The Focus Fusion Society › Forums › General Transition Issues › Repowering the electric utility industry › Reply To: Pitching to Arnold
Lerner wrote: Ther are two issues here. One is the safety of focus fusion reactors. The second is the economies of distributed vs. centralized power supply.
On economics, there are fairly big savings from distributed energy. If we are talking about expanding energy production, the cost of distribution is significant and would be greatly reduced with distributed production, as would the costs of large-scale outages. Will that counter-balance travel time for skilled labor? You would have to look at some realistic numbers. But distribution from remote centralized GW generators is not free.
I think that It’s quite possible that the savings from distributed energy will actually be greater then the other (considerable) savings from focus fusion.

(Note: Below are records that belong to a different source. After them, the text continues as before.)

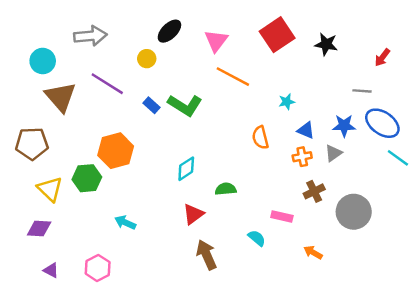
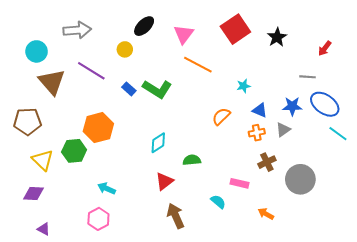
black star: (326, 44) -> (277, 37), turned 30
orange semicircle: (260, 138) -> (221, 116), turned 60
pink hexagon: (98, 268) -> (98, 219), moved

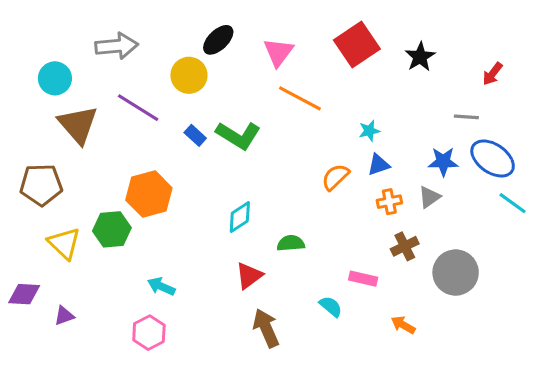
yellow circle: (125, 49) -> (189, 75), size x1.5
blue triangle: (260, 110) -> (379, 165), moved, turned -42
purple diamond: (33, 194) -> (24, 294), moved
purple triangle: (44, 229) -> (64, 316), moved, turned -48

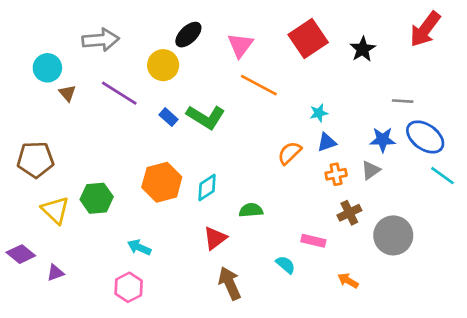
red arrow: (493, 74) -> (425, 29), moved, size x1.8
brown triangle: (78, 125) -> (67, 93), moved, size x0.5
orange hexagon: (149, 194) -> (162, 182), moved
purple diamond: (24, 294) -> (21, 254), turned 36

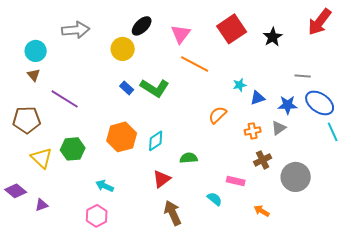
brown triangle: (67, 93) -> (34, 75), moved
purple line: (119, 93) -> (65, 99), moved
blue triangle: (327, 142) -> (258, 98), moved
cyan line: (442, 176) -> (333, 132), turned 30

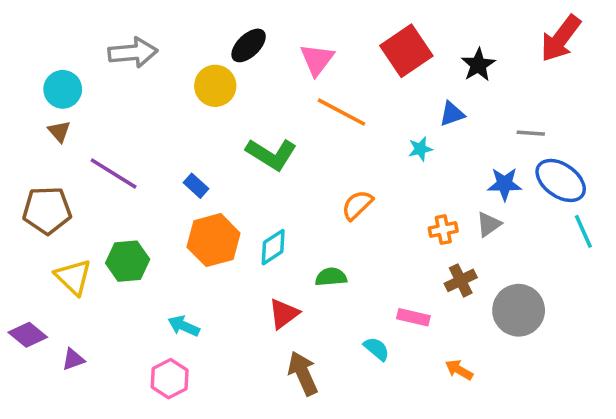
blue rectangle: (127, 88) -> (196, 186), moved
blue triangle: (258, 98) -> (452, 114), moved
orange semicircle: (218, 115) -> (357, 205), moved

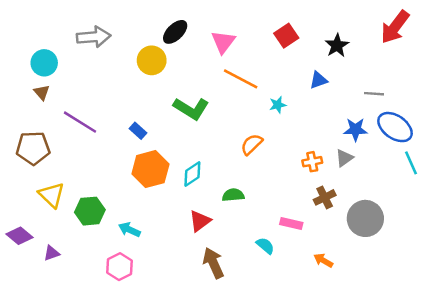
red square: (406, 51) -> (286, 36), size x0.7
cyan star: (420, 149) -> (278, 105), moved
green hexagon: (128, 261) -> (90, 211), moved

I know that where I live we pay about a dime/kwh and I believe only about 2 cents of that is generation costs. Now, I know that the other 8 cents is not all distribution costs. And even if it was, all of it can’t be eliminated. But it does give us a pretty big piece of the pie to work with.
In fact, if (as has been suggested elsewhere) this does enable power distributors to eliminate power lines: Do they own the swaths of land those pass over? Or is it just a right of way thing? If they do own it, they could sell it. Lots of land in the aggreate. Maybe enough land to finance the purchase and instalation of the fusion units?
Rematog? Do you know the answer to the land ownership question?
Oh, and how are all the UFO’s going to “gas up” if we eliminate all those power lines? Maybe some intergalactic agreements are needed.